TDS-jointly owned

TDS 177 views 1 replies

My mother and father both have separate business incomes and they are filing IT returns every year.They both want to buy a property jointly.Total sale value is 56 lakhs.They both want to transfer money to sellers in 50:50 ratio.Even sellers inherited that property jointly.we assume that the share of the individual is less than 50lakhs,so we won't liable to cut TDS.But Sub registrar saying that,even you are buying jointly;you are registering this property in a single document and not registering separately.So you have to cut 1% TDS in sale value.Is this version correct or not?Experts here,plz reply.

Replies (1)

Hi Kalyani — this is a very relevant and commonly misunderstood issue. Let’s clarify it step by step.


🧾 Legal Background:

Under Section 194-IA of the Income Tax Act:

  • TDS @ 1% is to be deducted by the buyer if the consideration for transfer of an immovable property (other than agricultural land) exceeds ₹50 lakhs per transaction.

  • The law says:

    "*TDS is applicable where the consideration for transfer of property is ₹50 lakh or more."

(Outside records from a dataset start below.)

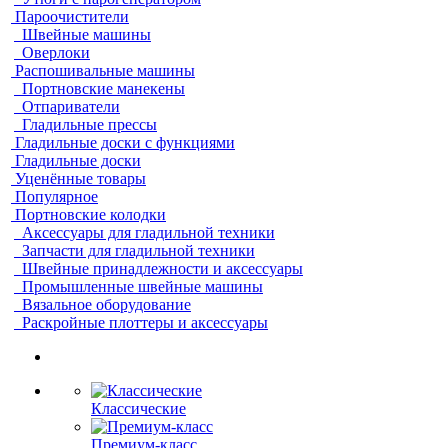
Пароочистители
Швейные машины
Оверлоки
Распошивальные машины
Портновские манекены
Отпариватели
Гладильные прессы
Гладильные доски с функциями
Гладильные доски
Уценённые товары
Популярное
Портновские колодки
Аксессуары для гладильной техники
Запчасти для гладильной техники
Швейные принадлежности и аксессуары
Промышленные швейные машины
Вязальное оборудование
Раскройные плоттеры и аксессуары
Классические
Премиум-класс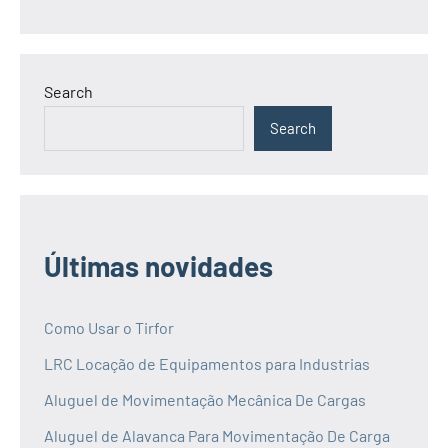
Search
Search
Últimas novidades
Como Usar o Tirfor
LRC Locação de Equipamentos para Industrias
Aluguel de Movimentação Mecânica De Cargas
Aluguel de Alavanca Para Movimentação De Carga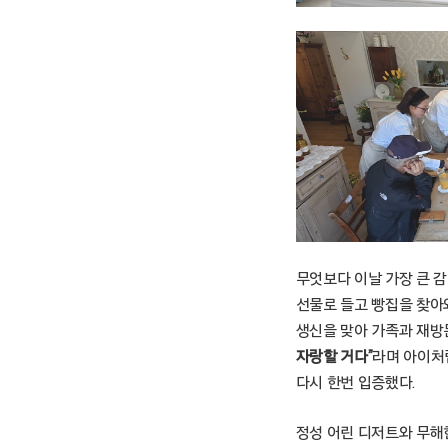
무엇보다 이날 가장 큰 
선물로 들고 빵집을 찾아
생신을 맞아 가족과 재방
자랑할 거다”
라며 아이처
다시 한번 입증했다.
정성 어린 디저트와 무해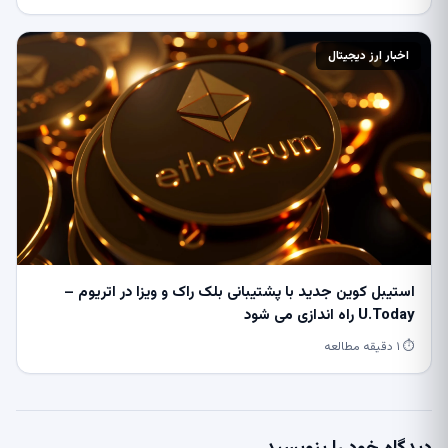
اخبار ارز دیجیتال
استیبل کوین جدید با پشتیبانی بلک راک و ویزا در اتریوم –
U.Today راه اندازی می شود
⏱ ۱ دقیقه مطالعه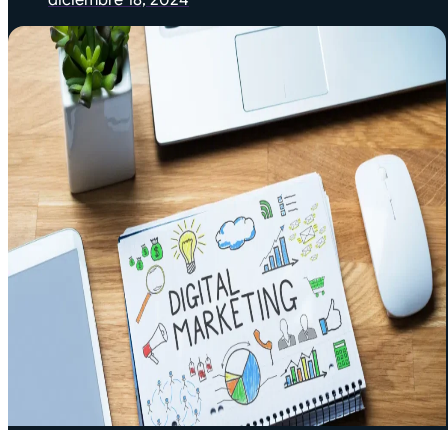
diciembre 18, 2024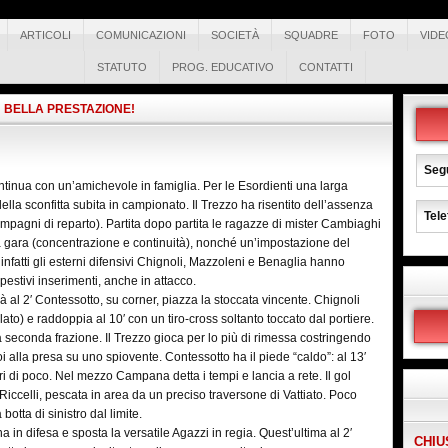
ARTICOLI
COMUNICAZIONI
SOCIETÀ
SQUADRE
FOTO
VIDE
STATUTO
PROG. EDUCATIVO
CONTATTI
BELLA PRESTAZIONE!
Segu
inua con un’amichevole in famiglia. Per le Esordienti una larga
ta della sconfitta subita in campionato. Il Trezzo ha risentito dell’assenza
Tele
mpagni di reparto). Partita dopo partita le ragazze di mister Cambiaghi
a gara (concentrazione e continuità), nonché un’impostazione del
 infatti gli esterni difensivi Chignoli, Mazzoleni e Benaglia hanno
pestivi inserimenti, anche in attacco.
 al 2′ Contessotto, su corner, piazza la stoccata vincente. Chignoli
a lato) e raddoppia al 10′ con un tiro-cross soltanto toccato dal portiere.
a seconda frazione. Il Trezzo gioca per lo più di rimessa costringendo
poi alla presa su uno spiovente. Contessotto ha il piede “caldo”: al 13′
ori di poco. Nel mezzo Campana detta i tempi e lancia a rete. Il gol
 Riccelli, pescata in area da un preciso traversone di Vattiato. Poco
tta di sinistro dal limite.
n difesa e sposta la versatile Agazzi in regia. Quest’ultima al 2′
CHIU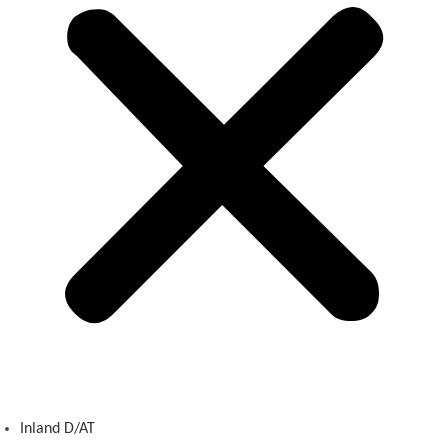
Inland D/AT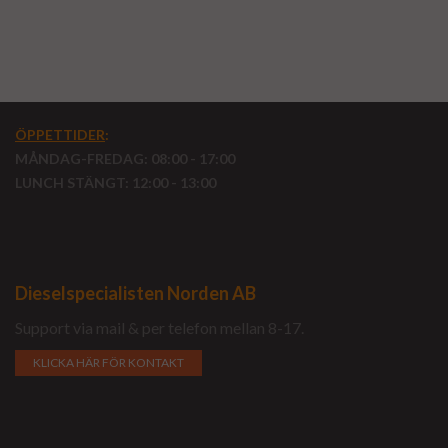
ÖPPETTIDER
:
MÅNDAG-FREDAG: 08:00 - 17:00
LUNCH STÄNGT: 12:00 - 13:00
Dieselspecialisten Norden AB
Support via mail & per telefon mellan 8-17.
KLICKA HÄR FÖR KONTAKT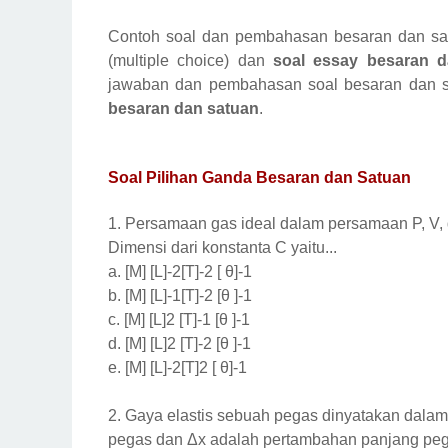
Contoh soal dan pembahasan besaran dan satuan
(multiple choice) dan
soal essay besaran d
jawaban dan pembahasan soal besaran dan sa
besaran dan satuan
.
Soal Pilihan Ganda Besaran dan Satuan
1.
Persamaan gas ideal dalam persamaan P, V, 
Dimensi dari konstanta C yaitu...
a.
[M] [L]-2[T]-2 [ θ]-1
b.
[M] [L]-1[T]-2 [θ ]-1
c.
[M] [L]2 [T]-1 [θ ]-1
d.
[M] [L]2 [T]-2 [θ ]-1
e.
[M] [L]-2[T]2 [ θ]-1
2.
Gaya elastis sebuah pegas dinyatakan dalam
pegas dan Δx adalah pertambahan panjang pegas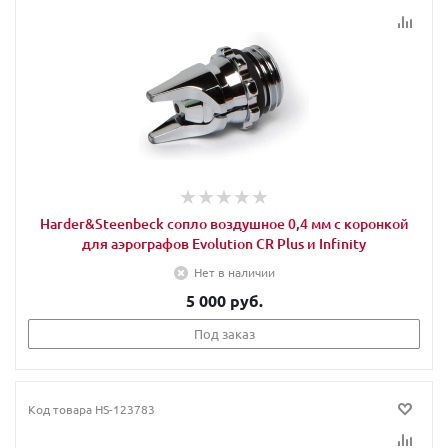
Harder&Steenbeck сопло воздушное 0,4 мм с коронкой
для аэрографов Evolution CR Plus и Infinity
Нет в наличии
5 000 руб.
Под заказ
Код товара
HS-123783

🧑‍🤝‍🧑 Joint Ownership – Buyers' Perspective:

  • In your case, your parents are buying jointly, with each contributing ₹28 lakhs (50%).

  • Individually, their share does not exceed ₹50 lakhs, so TDS should not apply individually.

This interpretation is correct and supported by multiple expert opinions and CBDT responses.

BUT…


🧾 Registrar’s View: Based on Aggregate Value

The sub-registrar is looking at the total property value — ₹56 lakhs — and treating it as one transaction, not two separate ones.

📌 This is because:

  • There’s only one sale deed (not two).

  • Sellers are also jointly selling it.

  • The property is being transferred as a whole, so TDS under Section 194-IA gets triggered.


CBDT and Practical View (Based on Precedents):

As per a CBDT clarification (FAQ from TRACES) and several legal interpretations:

If the share of each buyer is definite and known, and their respective consideration is below ₹50 lakhs, then Section 194-IA is not triggered individually.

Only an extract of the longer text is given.